-- DATA TO USE --
************

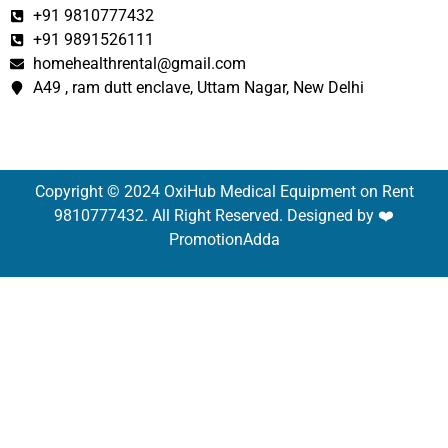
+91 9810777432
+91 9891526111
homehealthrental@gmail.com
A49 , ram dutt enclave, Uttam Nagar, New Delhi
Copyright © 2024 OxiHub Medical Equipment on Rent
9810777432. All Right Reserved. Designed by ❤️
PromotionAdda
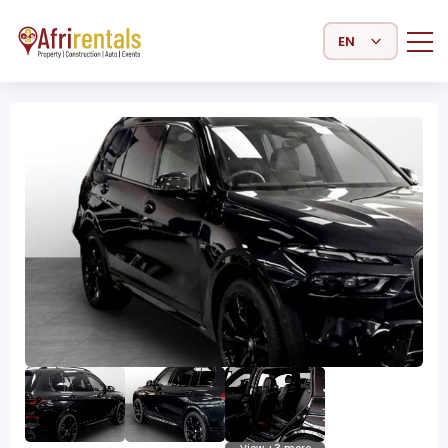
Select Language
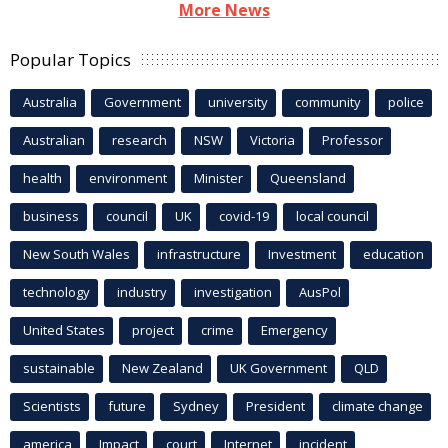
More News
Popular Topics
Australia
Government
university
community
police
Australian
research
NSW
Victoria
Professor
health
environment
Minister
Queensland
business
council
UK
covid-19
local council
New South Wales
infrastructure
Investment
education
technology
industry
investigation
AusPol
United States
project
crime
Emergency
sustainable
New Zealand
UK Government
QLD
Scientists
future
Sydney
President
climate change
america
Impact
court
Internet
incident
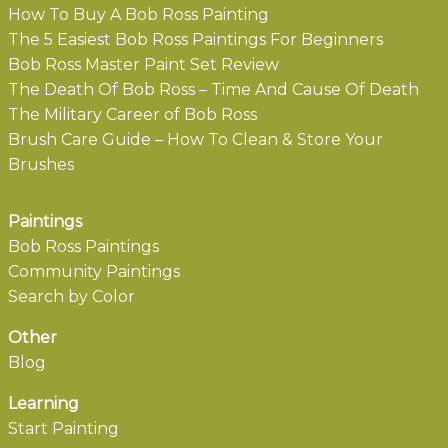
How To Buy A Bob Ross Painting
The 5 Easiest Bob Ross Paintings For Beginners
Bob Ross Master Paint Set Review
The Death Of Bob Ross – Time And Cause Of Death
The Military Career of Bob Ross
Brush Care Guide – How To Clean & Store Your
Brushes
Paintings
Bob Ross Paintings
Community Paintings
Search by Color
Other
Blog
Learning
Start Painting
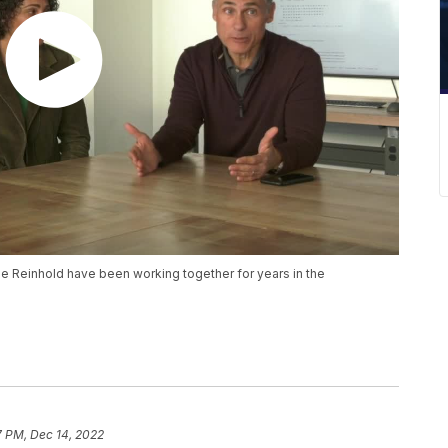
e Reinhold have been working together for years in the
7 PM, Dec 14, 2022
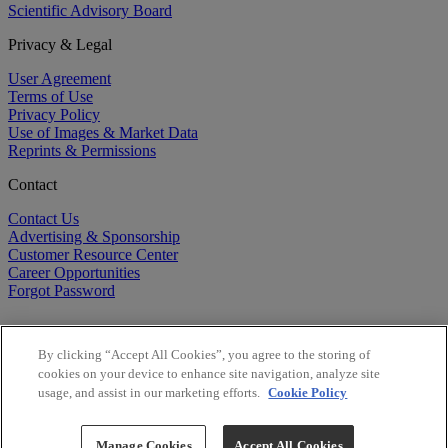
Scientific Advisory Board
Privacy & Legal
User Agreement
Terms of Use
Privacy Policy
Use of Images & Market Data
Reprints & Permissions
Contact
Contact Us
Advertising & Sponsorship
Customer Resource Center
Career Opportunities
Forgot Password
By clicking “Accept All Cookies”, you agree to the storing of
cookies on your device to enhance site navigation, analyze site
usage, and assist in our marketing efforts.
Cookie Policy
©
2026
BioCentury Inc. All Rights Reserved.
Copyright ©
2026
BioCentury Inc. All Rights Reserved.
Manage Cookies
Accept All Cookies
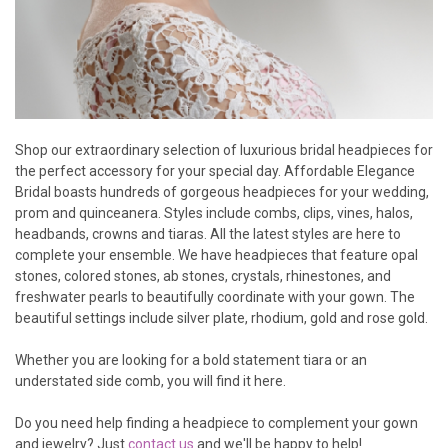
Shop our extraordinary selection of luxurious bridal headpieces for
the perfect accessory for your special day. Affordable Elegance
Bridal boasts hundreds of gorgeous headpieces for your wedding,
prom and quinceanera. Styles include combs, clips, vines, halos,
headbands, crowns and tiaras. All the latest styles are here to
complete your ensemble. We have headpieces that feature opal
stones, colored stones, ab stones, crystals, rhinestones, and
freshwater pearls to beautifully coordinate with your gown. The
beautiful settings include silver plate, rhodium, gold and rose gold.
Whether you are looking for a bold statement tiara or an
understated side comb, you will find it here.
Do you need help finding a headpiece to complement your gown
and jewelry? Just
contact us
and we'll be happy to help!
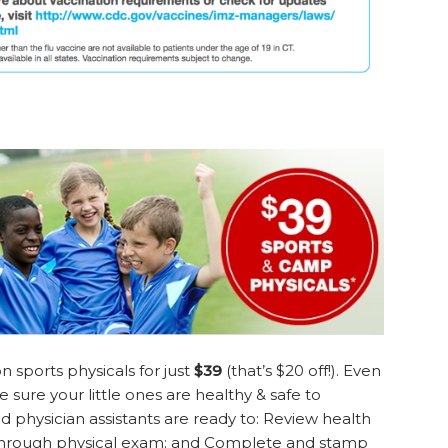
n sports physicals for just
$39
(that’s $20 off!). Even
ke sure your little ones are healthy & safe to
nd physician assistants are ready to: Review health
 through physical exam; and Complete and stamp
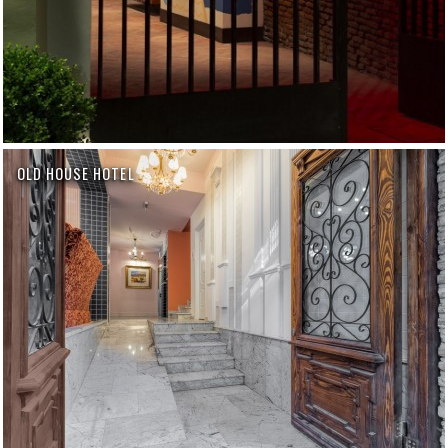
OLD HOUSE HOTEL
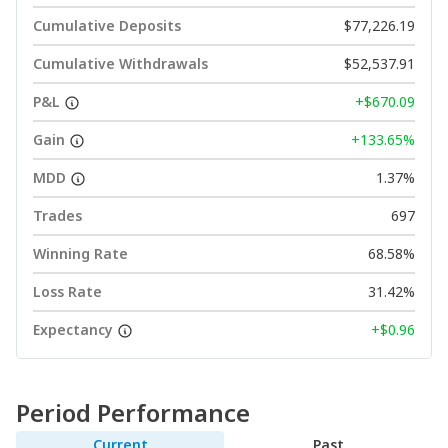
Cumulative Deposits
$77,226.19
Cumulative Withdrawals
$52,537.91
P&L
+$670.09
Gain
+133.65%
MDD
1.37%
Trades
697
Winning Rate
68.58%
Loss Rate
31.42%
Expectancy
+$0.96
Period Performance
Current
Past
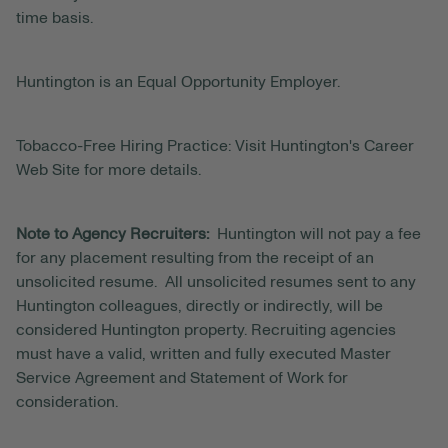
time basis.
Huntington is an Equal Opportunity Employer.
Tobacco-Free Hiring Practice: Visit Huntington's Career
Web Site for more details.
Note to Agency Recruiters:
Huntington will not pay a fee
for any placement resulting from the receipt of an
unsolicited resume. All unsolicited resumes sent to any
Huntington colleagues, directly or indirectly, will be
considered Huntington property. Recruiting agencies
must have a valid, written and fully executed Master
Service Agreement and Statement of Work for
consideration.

************

-- TASK ITEM --
Return to the listing above and set it down exactly, leaving out its pictures.

-- TASK SOLUTION --
+91 9810777432
+91 9891526111
homehealthrental@gmail.com
A49 , ram dutt enclave, Uttam Nagar, New Delhi
Copyright © 2024 OxiHub Medical Equipment on Rent
9810777432. All Right Reserved. Designed by ❤️
PromotionAdda
Select Language
More News
Popular Topics
Australia
Government
university
community
police
Australian
research
NSW
Victoria
Professor
health
environment
Minister
Queensland
business
council
UK
covid-19
local council
New South Wales
infrastructure
Investment
education
technology
industry
investigation
AusPol
United States
project
crime
Emergency
sustainable
New Zealand
UK Government
QLD
Scientists
future
Sydney
President
climate change
america
Impact
court
Internet
incident
How To Buy A Bob Ross Painting
The 5 Easiest Bob Ross Paintings For Beginners
Bob Ross Master Paint Set Review
The Death Of Bob Ross – Time And Cause Of Death
The Military Career of Bob Ross
Brush Care Guide – How To Clean & Store Your
Brushes
Paintings
Bob Ross Paintings
Community Paintings
Search by Color
Other
Blog
Learning
Start Painting
e Reinhold have been working together for years in the
7 PM, Dec 14, 2022
Scientific Advisory Board
Privacy & Legal
User Agreement
Terms of Use
Privacy Policy
Use of Images & Market Data
Reprints & Permissions
Contact
Contact Us
Advertising & Sponsorship
Customer Resource Center
Career Opportunities
Forgot Password
By clicking “Accept All Cookies”, you agree to the storing of
cookies on your device to enhance site navigation, analyze site
usage, and assist in our marketing efforts.
Cookie Policy
©
2026
BioCentury Inc. All Rights Reserved.
Copyright ©
2026
BioCentury Inc. All Rights Reserved.
Manage Cookies
Accept All Cookies
Shop our extraordinary selection of luxurious bridal headpieces for
the perfect accessory for your special day. Affordable Elegance
Bridal boasts hundreds of gorgeous headpieces for your wedding,
prom and quinceanera. Styles include combs, clips, vines, halos,
headbands, crowns and tiaras. All the latest styles are here to
complete your ensemble. We have headpieces that feature opal
stones, colored stones, ab stones, crystals, rhinestones, and
freshwater pearls to beautifully coordinate with your gown. The
beautiful settings include silver plate, rhodium, gold and rose gold.
Whether you are looking for a bold statement tiara or an
understated side comb, you will find it here.
Do you need help finding a headpiece to complement your gown
and jewelry? Just
contact us
and we'll be happy to help!
n sports physicals for just
$39
(that’s $20 off!). Even
ke sure your little ones are healthy & safe to
nd physician assistants are ready to: Review health
 through physical exam; and Complete and stamp
OLD HOUSE HOTEL
Cumulative Deposits
$77,226.19
Cumulative Withdrawals
$52,537.91
P&L
+$670.09
Gain
+133.65%
MDD
1.37%
Trades
697
Winning Rate
68.58%
Loss Rate
31.42%
Expectancy
+$0.96
Period Performance
Current
Past
time basis.
Huntington is an Equal Opportunity Employer.
Tobacco-Free Hiring Practice: Visit Huntington's Career
Web Site for more details.
Note to Agency Recruiters:
Huntington will not pay a fee
for any placement resulting from the receipt of an
unsolicited resume. All unsolicited resumes sent to any
Huntington colleagues, directly or indirectly, will be
considered Huntington property. Recruiting agencies
must have a valid, written and fully executed Master
Service Agreement and Statement of Work for
consideration.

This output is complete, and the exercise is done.